Eu já tinha ido viver para o Porto. Mas não minto se disser que fiquei sempre aqui, com as imagens das procissões, das alminhas, dos arraiais, festas populares, das ceifas, da lida do mar e dos bordados. Eu própria não tinha uma consciência clara de ter guardado cá dentro uma Viana cheia de rituais religiosos ou laicos, mas tudo isto veio ainda mais claramente à luz depois da morte do Zé, sobretudo nos livros que lustrei. Mas as pessoas adoravam dizer:
— A tua pintura é igual à do Almada.
Ainda hoje me pergunto porquê. Pensariam que era o supremo elogio? Ou queriam apenas mostrar-me que quem convive com um génio só pode gatinhar à sua sombra? De qualquer modo, não aguentei a pressão. É certo que o Zé me incitava. Mas, por outro lado, não suportava ver os meus pincéis e tintas a partilharem o mesmo espaço, o espaço dele, como se. Foi mais fácil dedicar-me à casa e dar como desculpa a preguiça, ou então. Talvez mais tarde eu venha a procurar saber. Era tudo muito rápido: o ritmo futurista e a dor nas entranhas dos pincéis.
Não sei exactamente o que o Amadeo contava aos Delauney na Cloiserie des Lilás, ou nas reuniões de Domingo na casa do casal. Mas é fácil imaginar que os contagiou com as gotas de luz cavalgando por entre as vagas atlânticas. E depois a guerra fez os seus refugiados. Eu tinha pena de já não estar aqui em Viana, porque eles vinham muito com o Amadeo e, embora eu não tivesse nenhuma afeição por Sónia mais tarde em Paris, naqueles tempos adorava vê-los zingar como galgos, o riso a ecoar nas telas ao vento na praia Norte. Era fácil ver que este grupo era também uma cumplicidade de espírito na obra, na modernidade que nascia cada dia, no traço amanhecido a qualquer hora.
Espantados com a luz do Minho, outras cores começam a aparecer nas telas do casal, cores que os surpreendiam, lhes sorriam à boca e lhes amaciavam a mão.
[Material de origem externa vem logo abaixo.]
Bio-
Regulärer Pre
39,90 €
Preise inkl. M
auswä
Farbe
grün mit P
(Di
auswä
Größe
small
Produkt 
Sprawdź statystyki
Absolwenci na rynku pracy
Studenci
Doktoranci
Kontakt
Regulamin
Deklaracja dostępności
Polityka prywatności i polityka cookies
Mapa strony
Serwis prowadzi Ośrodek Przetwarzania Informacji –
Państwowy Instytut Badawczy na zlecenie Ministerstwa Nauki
Pouco a pouco os Delaunay iam recolhendo os motivos, as cores e as texturas dos bordados, as bonecas, a cerâmica de Viana, para integrar nas suas obras que doravante terão recortes vianenses na simultaneidade simultaneísta com outras correntes praticadas (de preferência cubistas), ou a praticar em alucinante movimento futurista.
Tal como dificilmente se distinguiam alguns quadros de Braque e de Picasso, a proximidade geográfica e vanguardista faz pensar em fluências mais do que em influências. Era o que pensava o Eduardo Viana a propósito do seu quadro A Revolta das Bonecas. E foi o que fez ostensivamente quando pintou K4 O quadrado Azul, dando ao quadro o mesmo nome do livro do Zé.
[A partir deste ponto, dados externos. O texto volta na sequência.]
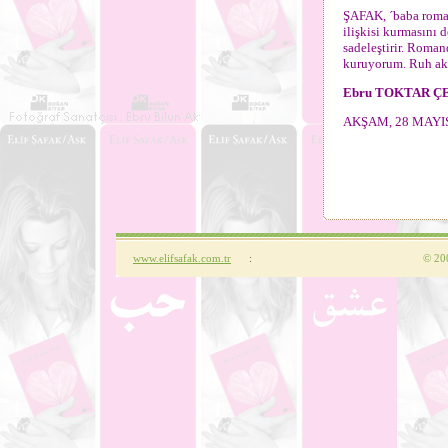
ŞAFAK, ´baba roman
ilişkisi kurmasını
sadeleştirir. Roman
kuruyorum. Ruh akr
Ebru TOKTAR Ç
AKŞAM, 28 MAYIS
www.elifsafak.com.tr
:
©
200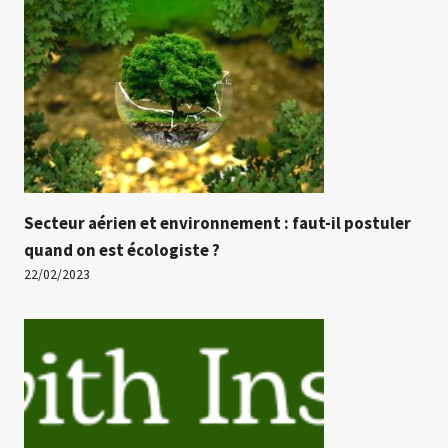
Secteur aérien et environnement : faut-il postuler
quand on est écologiste ?
22/02/2023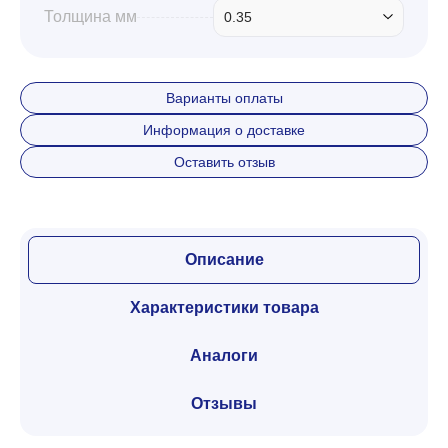
Толщина мм
0.35
Варианты оплаты
Информация о доставке
Оставить отзыв
Описание
Характеристики товара
Аналоги
Отзывы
O K4 tem um episódio que agora não deixa de ser divertido. Foi o Amadeo quem ficou com o arranjo gráfico do livro, com o Zé hospitalizado, mas em ânsias de delírio para o ver. É que ele nunca soube ser sem superlativo. Como se pode ler carta do hospital em que diz ao Amadeo:

— K4 na máquina? Ansiosíssimo!!!!

Tão obcecado que quando volta a escrever:

— Mas então o K4?

Atira assim sem mais, sem nada que dissesse que "K4" não era o que parecia: um código de guerra. Esta frase lacónica fez o Viana e os Delauney irem parar à enxovia. E o Eduardo ainda esteve para uns 15 dias.
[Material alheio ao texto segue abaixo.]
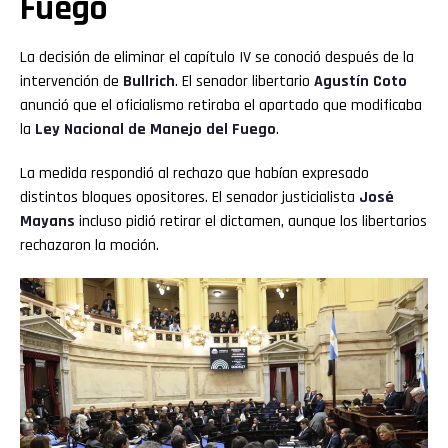
Fuego
La decisión de eliminar el capítulo IV se conoció después de la
intervención de
Bullrich
. El senador libertario
Agustín Coto
anunció que el oficialismo retiraba el apartado que modificaba
la
Ley Nacional de Manejo del Fuego
.
La medida respondió al rechazo que habían expresado
distintos bloques opositores. El senador justicialista
José
Mayans
incluso pidió retirar el dictamen, aunque los libertarios
rechazaron la moción.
A Sofia adorava as camarinhas. Dizia que nunca poderia pintar aquela cor diáfana, por isso era melhor comê-la. Talvez fosse ela quem mais se expandia numa linguagem de sabores e sons do Minho, da tactilidade dos objectos com a sua forma que vinha da tradição e se transformava em futuro.
Eu parecia apenas uma miúda quieta que bordava sentada no muro. Era um testemunho invisível a sentir com a aragem do mar o que o Modernismo prometia. Mesmo na província se não escapava a um espírito de frescura e de ousadia que atraía uns, apavorava e enervava outros. Era fácil para mim sonhar com um mundo de que entrevia apenas contornos ténues, mas que amava já de longe, num movimento que me projectaria para Paris e para Lisboa com as suas tertúlias das 6 da tarde na Brasileira.
Foi lá que conheci formalmente o José. É certo que ele já me tinha perseguido até ao São Luiz. Mas nesse tempo uma mulher não falava assim ao futuro marido, não porque o não soubesse então (que o não sabia), mas porque era assim. Tão pouco sabia ainda que havia deixar de pintar e que seria preciso a morte do Zé para voltar os meus olhos para o azul do mar de Viana, as festas e as procissões que ilustrariam tantos livros de crianças.
Quando deixei de pintar, todos estes temas das alminhas e das procissões passaram para os meus bordados. E o José disse-me que era um bom caminho. Foi daí que, naturalmente, acabou por vir a fase mais conhecida da minha pintura. E ele nunca chegou a saber, pelo menos nesta vida.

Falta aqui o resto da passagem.